Frameworks have been designed that allow non-AI bioscience domain experts—the helmsmen of the trinity—to combine data with deep learning to answer biomedical questions. An example is DeepRank, a general protein–protein interface analysis framework that outperforms the state-of-the-art algorithms in ranking protein docking models and in classifying biological versus crystallographic interfaces [13].

The alphafold2 experiment lent support to one of the classical ideas in biology that all the data needed to determine the three-dimensional structure of a protein is available in its sequence. Two decades earlier, Laerte Oliveira asked the question of whether the functional role of each amino acid could be extracted from an MSA [14,15]. He showed that this was indeed possible, but in those days, databases were small, computers were slow, and the term ‘deep learning’ still had to be invented. We show here, as an example of the fifth paradigm, that with deep learning, human domain knowledge, and a large set of MSAs, we can reconstruct Laerte’s proposed features to determine the functional properties per amino acid given a protein’s MSA.
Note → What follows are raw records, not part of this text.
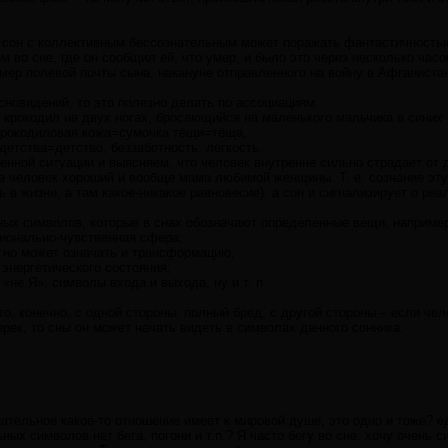
з сон с коллективным бессознательным может поражать фантастичностью
м во сне, где он сообщил ей, что умер, и было это через несколько часо
мер полевой почты сына, накануне отправленного на войну в Афганиста
новидений, то это полезно делать по ассоциациям.
 крокодил на двух ногах, бросающийся на маленького мальчика в синих
крокодиловая кожа=сумочка тёщи=тёща,
детства=детство, беззаботность, легкость.
нной ситуации и выясняем, что человек внутренне сильно страдает от д
а человек хороший и вообще мама любимой женщины. Т. е. сознание эту
ть в жизни, а там какое-никакое равновесие), а сон и сигнализирует о р
ных символов, которые в снах обозначают определенные вещи, наприме
ционально-чувственная сфера;
, но может означать и трансформацию;
энергетического состояния;
 «не Я», символы входа и выхода, ну и т. п.
то, конечно, с одной стороны, полный бред, с другой стороны – если чел
ерек, то сны он может начать видеть в символах данного сонника.
ательное какое-то отношение имеет к мировой душе, это одно и тоже? 
ых символов нет бега, погони и т.п.? Я часто бегу во сне: хочу очень с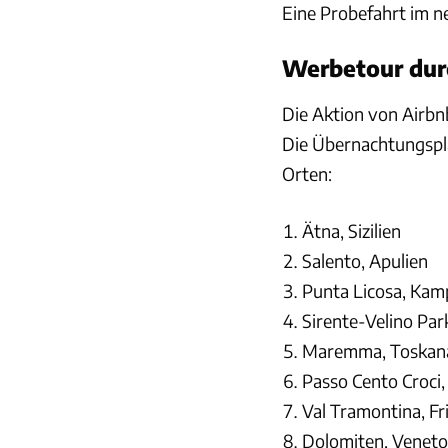
Eine Probefahrt im 
Werbetour durc
Die Aktion von Airbn
Die Übernachtungsplä
Orten:
Ätna, Sizilien
Salento, Apulien
Punta Licosa, Kam
Sirente-Velino Par
Maremma, Toskan
Passo Cento Croci
Val Tramontina, Fr
Dolomiten, Veneto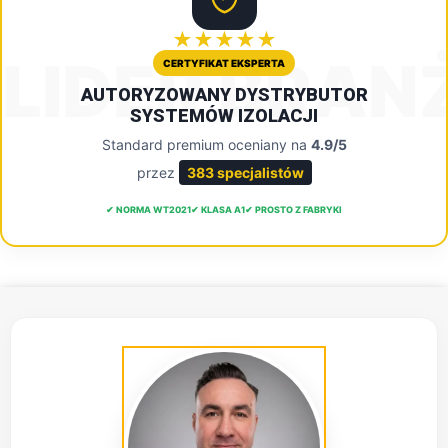
★★★★★
LIDER BRAN
CERTYFIKAT EKSPERTA
AUTORYZOWANY DYSTRYBUTOR
SYSTEMÓW IZOLACJI
Standard premium oceniany na
4.9/5
przez
383 specjalistów
✔ NORMA WT2021
✔ KLASA A1
✔ PROSTO Z FABRYKI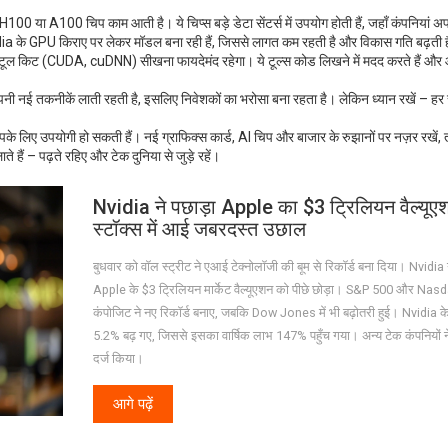
00 या A100 चिप काम आती है। ये चिप्स बड़े डेटा सेंटर्स में उपयोग होती हैं, जहाँ कंपनियां अ
vidia के GPU किराए पर लेकर मॉडल बना रही हैं, जिससे लागत कम रहती है और विकास गति बढ़ती 
ुफ्त टूल किट (CUDA, cuDNN) सीखना फायदेमंद रहेगा। ये टूल्स कोड लिखने में मदद करते हैं औ
पनी नई तकनीकें लाती रहती है, इसलिए निवेशकों का भरोसा बना रहता है। लेकिन ध्यान रखें – हर स
ं आपके लिए उपयोगी हो सकती हैं। नई ग्राफिक्स कार्ड, AI चिप और बाजार के रुझानों पर नज़र रखें
ैं – पढ़ते रहिए और टेक दुनिया से जुड़े रहें।
Nvidia ने पछाड़ा Apple का $3 ट्रिलियन वैल्यूए
स्टॉक्स में आई जबरदस्त उछाल
बुधवार को वॉल स्ट्रीट ने एआई टेक्नोलॉजी की बूम से रिकॉर्ड बना दिया। Nvidia 
Apple के $3 ट्रिलियन मार्केट वैल्यूएशन को पीछे छोड़ा। S&P 500 और Nas
कंपोजिट ने नए रिकॉर्ड बनाए, जबकि Dow Jones में भी बढ़ोतरी हुई। Nvidia क
5.2% बढ़ गए, जिससे इसका वार्षिक लाभ 147% पहुँच गया। अन्य टेक कंपनियों न
दर्ज किया।
आगे पढ़ें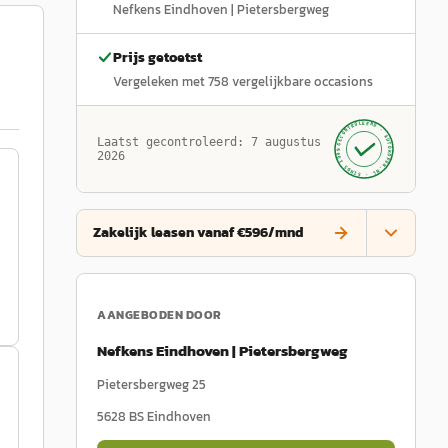
Nefkens Eindhoven | Pietersbergweg
Prijs getoetst
Vergeleken met
758
vergelijkbare occasions
GECONTROLEERD ·
AUTOKOPEN.NL
Laatst gecontroleerd:
7 augustus
· SINDS 1999 ·
2026
Zakelijk leasen vanaf €596/mnd
AANGEBODEN DOOR
Nefkens Eindhoven | Pietersbergweg
Pietersbergweg 25
5628 BS
Eindhoven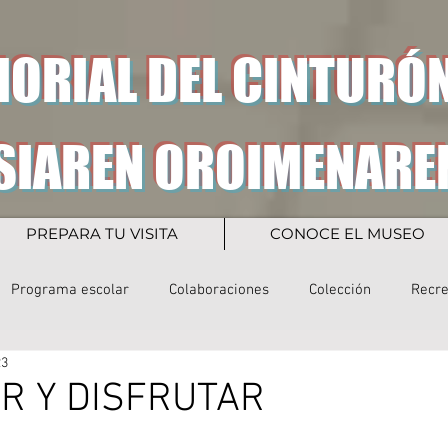
ORIAL DEL CINTURÓN
SIAREN OROIMENARE
PREPARA TU VISITA
CONOCE EL MUSEO
Programa escolar
Colaboraciones
Colección
Recr
23
R Y DISFRUTAR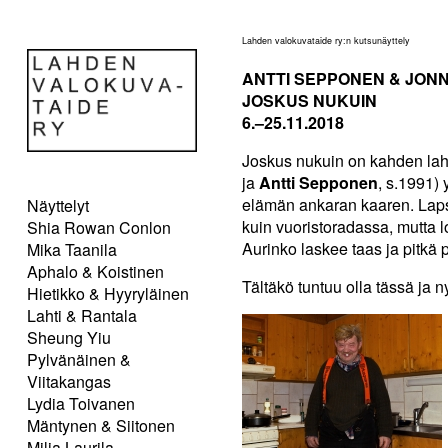
Lahden valokuvataide ry:n kutsunäyttely
ANTTI SEPPONEN & JON
JOSKUS NUKUIN
6.–25.11.2018
Joskus nukuin on kahden laht
ja
Antti Sepponen
, s.1991) 
elämän ankaran kaaren. Laps
Näyttelyt
kuin vuoristoradassa, mutta l
Shia Rowan Conlon
Aurinko laskee taas ja pitkä 
Mika Taanila
Aphalo & Koistinen
Tältäkö tuntuu olla tässä ja n
Hietikko & Hyyryläinen
Lahti & Rantala
Sheung Yiu
Pylvänäinen &
Viitakangas
Lydia Toivanen
Mäntynen & Siitonen
Milja Laurila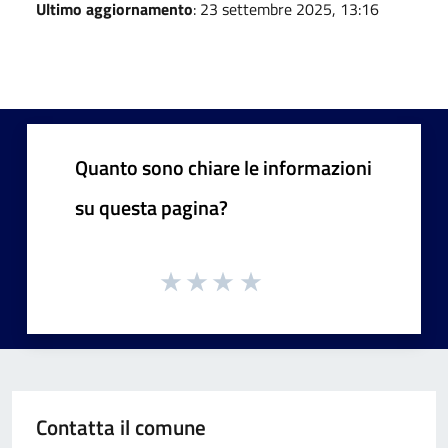
Ultimo aggiornamento
: 23 settembre 2025, 13:16
Quanto sono chiare le informazioni
su questa pagina?
Contatta il comune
The study of protein sequence–structure–function relations has always been a central theme of bioinformatics, and next-generation sequencing has only strengthened this interest. As there are many more protein sequences available than experimentally determined protein structures, multiple sequence alignments (MSAs) dominate this field, as is, for example, illustrated by information systems such as the GPCRDB [16,17] or 3DM [18].

Two principally different philosophies are in vogue to produce MSAs. Classically, MSAs are produced to best represent what happened to the underlying genes during evolution, and the more sequences that can be included, the more information that can be extracted. MSAs that are used in information systems for protein engineering, drug design, and DNA diagnostics, on the other hand, work best if they are centred on one sequence and if all aligned sequences are of similar length. Correlated mutation analysis (CMA) for the purpose of alphafold2-style structure prediction seems to work best using the broader MSAs [9,19,20], while protein engineering and the prediction of residue function normally require one-sequence-centred MSAs.

The information extracted from MSAs is often visualized low-dimensionally using phylogenetic trees or networks of residues that show a high level of mutation correlation. In DNA diagnostics, for example, the degree of conservation at the amino acid residue position where the disease-causing mutation is observed is the single most important factor underlying all analyses [21]; a fully conserved residue position is very important, while a residue found in a maximally variable MSA column is unlikely to be causative for a patient’s disease state. The variability observed in a column in an MSA has been described in many ways, with the Shannon entropy (Σ_i=1,20 p_i × log(p_i) with p_i being the fraction of each of the 20 amino acid types i in column p in an MSA) probably being the most popular. Oliveira et al. [14,15] found large functional differences between columns with similar entropy but different numbers of observed residue types and introduced entropy–variability (EV) plots to combine these two features. These plots proved to be a powerful tool to learn about the function of individual residues.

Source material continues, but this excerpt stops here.